The Court also explained that “the claims that are unrelated to the events that [Hook] chooses to pursue in this action may be pursued in a separate civil rights case.” Id. The Court also cautioned Hook that “failure to comply may result in dismissal of this action.” Id. at 6.
Before the Court is Hook’s Second Amended Complaint. See Doc. 40 (SAC). He names eleven Florida Department of Corrections (FDOC) officers and employees as Defendants: Lieutenant Anthony McCray; John Does One through Six, who are members of the Reception and Medical Center’s (R.M.C.)
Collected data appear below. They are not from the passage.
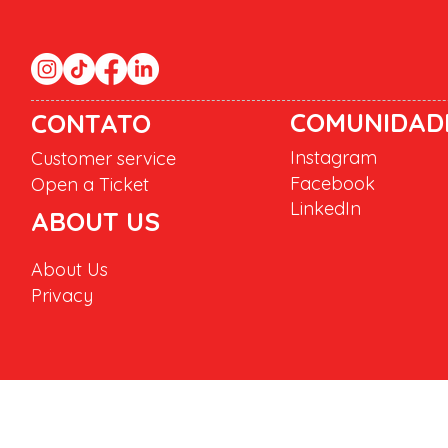
COMUNIDAD
CONTATO
Instagram
Customer service
Facebook
Open a Ticket
LinkedIn
ABOUT US
About Us
Privacy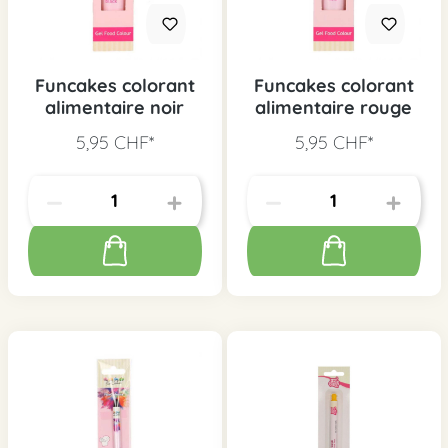
Funcakes colorant
Funcakes colorant
alimentaire noir
alimentaire rouge
5,95 CHF*
5,95 CHF*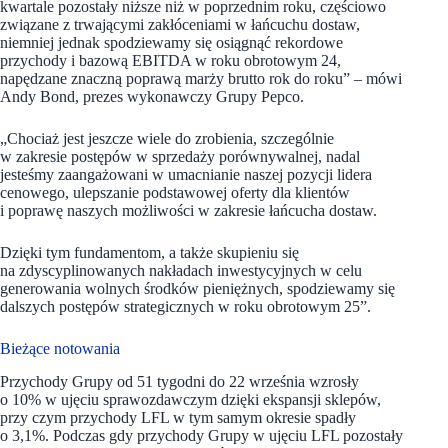
kwartale pozostały niższe niż w poprzednim roku, częściowo
związane z trwającymi zakłóceniami w łańcuchu dostaw,
niemniej jednak spodziewamy się osiągnąć rekordowe
przychody i bazową EBITDA w roku obrotowym 24,
napędzane znaczną poprawą marży brutto rok do roku” – mówi
Andy Bond, prezes wykonawczy Grupy Pepco.
„Chociaż jest jeszcze wiele do zrobienia, szczególnie
w zakresie postępów w sprzedaży porównywalnej, nadal
jesteśmy zaangażowani w umacnianie naszej pozycji lidera
cenowego, ulepszanie podstawowej oferty dla klientów
i poprawę naszych możliwości w zakresie łańcucha dostaw.
Dzięki tym fundamentom, a także skupieniu się
na zdyscyplinowanych nakładach inwestycyjnych w celu
generowania wolnych środków pieniężnych, spodziewamy się
dalszych postępów strategicznych w roku obrotowym 25”.
Bieżące notowania
Przychody Grupy od 51 tygodni do 22 września wzrosły
o 10% w ujęciu sprawozdawczym dzięki ekspansji sklepów,
przy czym przychody LFL w tym samym okresie spadły
o 3,1%. Podczas gdy przychody Grupy w ujęciu LFL pozostały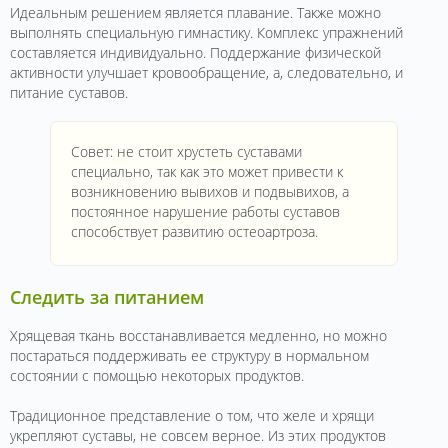
Идеальным решением является плавание. Также можно
выполнять специальную гимнастику. Комплекс упражнений
составляется индивидуально. Поддержание физической
активности улучшает кровообращение, а, следовательно, и
питание суставов.
Совет: не стоит хрустеть суставами
специально, так как это может привести к
возникновению вывихов и подвывихов, а
постоянное нарушение работы суставов
способствует развитию остеоартроза.
Следить за питанием
Хрящевая ткань восстанавливается медленно, но можно
постараться поддерживать ее структуру в нормальном
состоянии с помощью некоторых продуктов.
Традиционное представление о том, что желе и хрящи
укрепляют суставы, не совсем верное. Из этих продуктов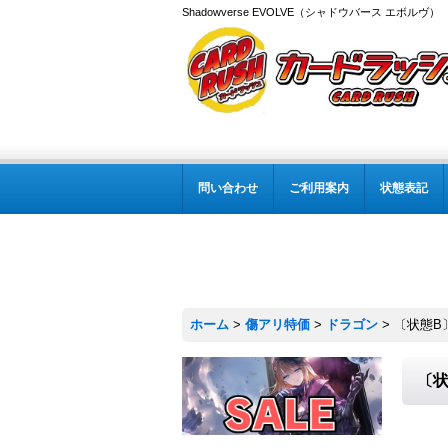
Shadowverse EVOLVE（シャドウバース エボルヴ
問い合わせ
ご利用案内
状態表記
ホーム
>
傷アリ特価
>
ドラゴン
>
〔状態B
〔状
rapid response team; John Doe Seven, R.M.C.’s Chief of Security; Joseph Edwards, Warden of R.M.C.; Dr. Sharma; and A. Vargas, Confinement Nurse. Id. at 1-2. The allegations of the SAC involve a series of events that occurred
between January 16, 2019 and January 30, 2019, while Hook was housed at R.M.C. According to Hook, on January 16, 2019, following an inmate assault at another prison facility, FDOC officials transferred Hook to R.M.C. for emergency medical treatment of a broken jaw and placed Hook in
administrative confinement. Id. at 5. Hook alleges that upon arriving at R.M.C., Defendant Sharma conducted a preliminary medical assessment and determined that Hook had no known medical risk factors to prevent chemical agents from being used on him, and “Jane Doe One checked the box stating that [Hook] had no known medical risk factors that would prevent chemical
agents being used on him.” Id. at 4-5. However, according to Hook, when he first entered FDOC custody, he “was issued a no contact with chemical pass” because he advised “medical staff” that he suffered from epilepsy and that some strong smells induced seizures. Id. at 6. Hook also alleges that on
January 17, 2019, and every day after, he “notified the on duty nurse that he had not received his prescribed seizure medication,” and asserts that he started receiving his seizure medication on January 20, 2019. Id. Hook further states that he did not receive pain medication for his broken jaw between
January 16, 2019, and January 20, 2019. Id. at 6. Hook contends that on January 22, 2019, Defendant McCray placed him on property restriction, confining Hook to a nonheated cell in 25-to-45-degree temperatures without blankets or bedding. Id. According to Hook, when he
advised McCray that he planned to notify his family and the warden about McCray’s conduct, McCray responded “I got you.” Id. at 6. Hook asserts that McCray then said something about “disorderly conduct,” and a few minutes later, Hook’s cell door opened and six rapid response team members rushed in,
sprayed Hook with chemical agents, slammed him to the ground, struck Hook in the head and body with their fists and feet, and placed Hook in restraints. Id. at 6-7. Hook took a five-minute decontamination shower before officers returned Hook to his freezing cell with just his underwear. Id. at 7. Hook then realized that his nose had been broken from the altercation. Id. According to
Hook, McCray issued a Disciplinary Report for Disobeying a Verbal Order, alleging Hook was “slamming the lid of his locker” and McCray asked Hook to stop. Id. Hook also asserts that despite having a broken jaw and a prescribed
liquid diet, McCray placed Hook on management loaf, and the loaves that Hook was provided were frozen and impossible to eat. Id. Because of these conditions, Hook alleges he was unable to sleep and was in extreme pain. Id. Hook also alleges that despite having a “no housing alone pass,” officials moved
Hook’s roommate out of their shared cell. Id. Hook states that on January 24, 2019, after 40 hours of no sleep and freezing temperatures, Officer Aylon found Hook on the floor of his cell having a seizure. Id. at 8. Security entered Hook’s cell and secured him, and when
medical arrived, medical accused Hook of faking the seizure and refused to treat him. Id. The next day, Hook was removed from property restriction, but remained on management loaf. Id. However, on January 26, 2019, “a captain” again placed him on property restriction because Hook’s roommate left his
drinking cup on the sink. Id. That same day, Hook alleges that he declared a psychological emergency and Officer Cartwright escorted Hook to urgent care, and during the escort, Cartwright advised Hook that McCray fabricated the DR allegations, so he could use chemical agents and the cell extraction team. Id.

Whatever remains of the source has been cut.